Copy all lines holding the word "node" from the entries.

── DATA TO PROCESS

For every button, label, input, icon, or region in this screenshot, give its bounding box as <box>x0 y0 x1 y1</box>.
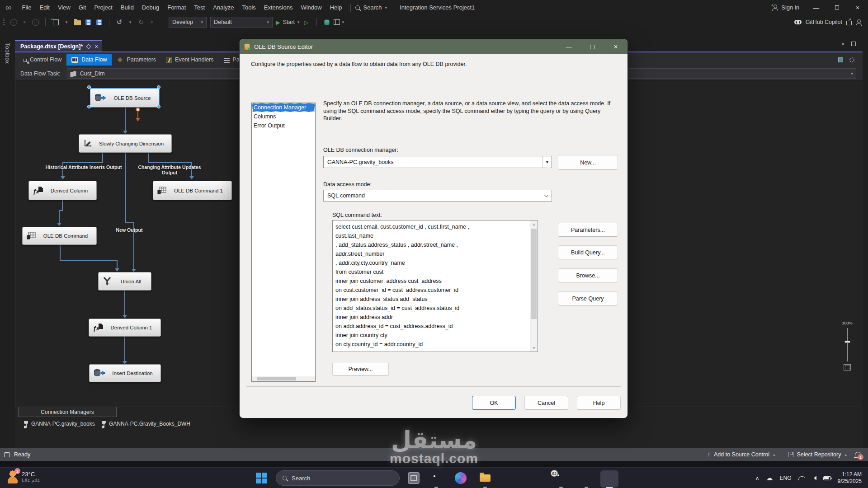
save-button[interactable] <box>83 16 94 28</box>
edge-icon[interactable] <box>455 472 467 484</box>
window-layout-button[interactable]: ▾ <box>332 16 346 28</box>
connector[interactable] <box>125 108 126 131</box>
node-insert-destination[interactable]: Insert Destination <box>89 364 161 382</box>
menu-help[interactable]: Help <box>326 0 346 15</box>
sql-command-text[interactable]: select cust.email, cust.customer_id , cu… <box>335 222 528 350</box>
tab-control-flow[interactable]: Control Flow <box>19 54 66 66</box>
new-connection-button[interactable]: New... <box>558 155 618 170</box>
new-dropdown-icon[interactable]: ▾ <box>61 16 72 28</box>
node-ole-db-command-1[interactable]: OLE DB Command 1 <box>153 181 232 200</box>
node-slowly-changing-dimension[interactable]: Slowly Changing Dimension <box>79 134 172 153</box>
tab-event-handlers[interactable]: Event Handlers <box>161 54 218 66</box>
menu-file[interactable]: File <box>18 0 36 15</box>
onedrive-cloud-icon[interactable]: ☁ <box>766 474 773 482</box>
language-indicator[interactable]: ENG <box>780 475 792 481</box>
dialog-minimize-button[interactable]: — <box>557 39 580 54</box>
parameters-button[interactable]: Parameters... <box>558 223 618 237</box>
solution-configuration-dropdown[interactable]: Develop ▾ <box>169 17 207 28</box>
node-derived-column[interactable]: ƒx Derived Column <box>28 181 97 200</box>
scrollbar-thumb[interactable] <box>531 229 537 319</box>
tab-close-icon[interactable]: × <box>94 43 98 50</box>
redo-button[interactable]: ↻ <box>136 16 146 28</box>
cancel-button[interactable]: Cancel <box>524 396 568 410</box>
connector[interactable] <box>148 162 192 163</box>
zoom-to-fit-icon[interactable] <box>844 364 851 371</box>
save-all-button[interactable] <box>94 16 104 28</box>
connector[interactable] <box>125 222 134 223</box>
undo-dropdown-icon[interactable]: ▾ <box>125 16 136 28</box>
node-ole-db-source[interactable]: OLE DB Source <box>90 88 160 108</box>
gear-icon[interactable] <box>849 57 854 62</box>
tab-parameters[interactable]: Parameters <box>112 54 161 66</box>
error-output-origin-icon[interactable] <box>136 107 140 112</box>
scroll-up-icon[interactable]: ▲ <box>530 221 538 228</box>
connector[interactable] <box>125 153 126 223</box>
menu-tools[interactable]: Tools <box>238 0 259 15</box>
selection-handle[interactable] <box>87 105 91 108</box>
menu-build[interactable]: Build <box>117 0 138 15</box>
build-query-button[interactable]: Build Query... <box>558 245 618 259</box>
menu-view[interactable]: View <box>54 0 75 15</box>
tab-data-flow[interactable]: Data Flow <box>66 54 112 66</box>
zoom-slider[interactable] <box>847 328 848 361</box>
weather-widget[interactable]: 2 23°C غائم غالبا <box>7 470 40 483</box>
pin-icon[interactable] <box>86 44 91 49</box>
data-tools-button[interactable] <box>321 16 332 28</box>
selection-handle[interactable] <box>87 85 91 89</box>
battery-icon[interactable] <box>823 476 831 480</box>
wifi-icon[interactable] <box>798 476 805 480</box>
menu-git[interactable]: Git <box>75 0 90 15</box>
page-columns[interactable]: Columns <box>252 112 315 121</box>
live-share-icon[interactable] <box>856 19 862 25</box>
preview-button[interactable]: Preview... <box>332 362 389 376</box>
data-access-mode-dropdown[interactable]: SQL command <box>323 190 552 202</box>
ok-button[interactable]: OK <box>472 396 516 410</box>
taskbar-search[interactable]: Search <box>276 470 400 486</box>
browse-button[interactable]: Browse... <box>558 268 618 282</box>
undo-button[interactable]: ↺ <box>114 16 125 28</box>
toolbar-grip[interactable] <box>3 19 5 26</box>
menu-analyze[interactable]: Analyze <box>209 0 238 15</box>
node-union-all[interactable]: Union All <box>98 272 151 291</box>
menu-test[interactable]: Test <box>190 0 209 15</box>
redo-dropdown-icon[interactable]: ▾ <box>146 16 157 28</box>
parse-query-button[interactable]: Parse Query <box>558 291 618 305</box>
file-explorer-icon[interactable] <box>479 472 491 484</box>
connector[interactable] <box>102 153 103 163</box>
solution-platform-dropdown[interactable]: Default ▾ <box>210 17 273 28</box>
clock[interactable]: 1:12 AM 9/25/2025 <box>838 471 862 485</box>
page-connection-manager[interactable]: Connection Manager <box>252 103 315 112</box>
volume-icon[interactable] <box>811 476 816 480</box>
start-button[interactable] <box>256 473 267 483</box>
sql-command-textarea[interactable]: select cust.email, cust.customer_id , cu… <box>332 220 538 352</box>
github-copilot-button[interactable]: GitHub Copilot <box>806 19 842 25</box>
scrollbar-thumb[interactable] <box>257 377 296 380</box>
menu-project[interactable]: Project <box>90 0 116 15</box>
float-window-icon[interactable] <box>851 42 856 46</box>
open-file-button[interactable] <box>72 16 83 28</box>
select-repository-button[interactable]: Select Repository ▴ <box>783 448 852 461</box>
connector[interactable] <box>59 210 60 224</box>
connector[interactable] <box>60 260 118 261</box>
tab-list-icon[interactable]: ▾ <box>842 42 844 47</box>
menu-edit[interactable]: Edit <box>36 0 54 15</box>
toolbox-tab[interactable]: Toolbox <box>4 43 10 64</box>
connector[interactable] <box>148 153 149 163</box>
document-tab[interactable]: Package.dtsx [Design]* × <box>15 40 102 52</box>
error-output-connector[interactable] <box>137 112 138 118</box>
start-debug-button[interactable]: ▶ Start ▾ <box>274 16 301 28</box>
notifications-bell-icon[interactable]: 1 <box>855 452 861 457</box>
menu-format[interactable]: Format <box>163 0 190 15</box>
minimize-button[interactable]: — <box>806 0 826 15</box>
vertical-scrollbar[interactable]: ▲ ▼ <box>530 221 538 352</box>
navigate-back-button[interactable]: ← <box>8 16 19 28</box>
task-view-button[interactable] <box>408 472 420 484</box>
connection-managers-header[interactable]: Connection Managers <box>18 407 117 417</box>
connector[interactable] <box>124 337 125 362</box>
node-derived-column-1[interactable]: ƒx Derived Column 1 <box>89 319 161 337</box>
selection-handle[interactable] <box>157 85 160 89</box>
connection-manager-dropdown[interactable]: GANNA-PC.gravity_books ▼ <box>323 156 552 168</box>
connector[interactable] <box>62 200 63 211</box>
dialog-maximize-button[interactable] <box>580 39 604 54</box>
dialog-title-bar[interactable]: OLE DB Source Editor — × <box>240 39 627 54</box>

────

- RESPONSE AREA -
node-insert-destination[interactable]: Insert Destination <box>89 364 161 382</box>
node-ole-db-command-1[interactable]: OLE DB Command 1 <box>153 181 232 200</box>
node-slowly-changing-dimension[interactable]: Slowly Changing Dimension <box>79 134 172 153</box>
node-derived-column[interactable]: ƒx Derived Column <box>28 181 97 200</box>
node-ole-db-source[interactable]: OLE DB Source <box>90 88 160 108</box>
node-union-all[interactable]: Union All <box>98 272 151 291</box>
node-derived-column-1[interactable]: ƒx Derived Column 1 <box>89 319 161 337</box>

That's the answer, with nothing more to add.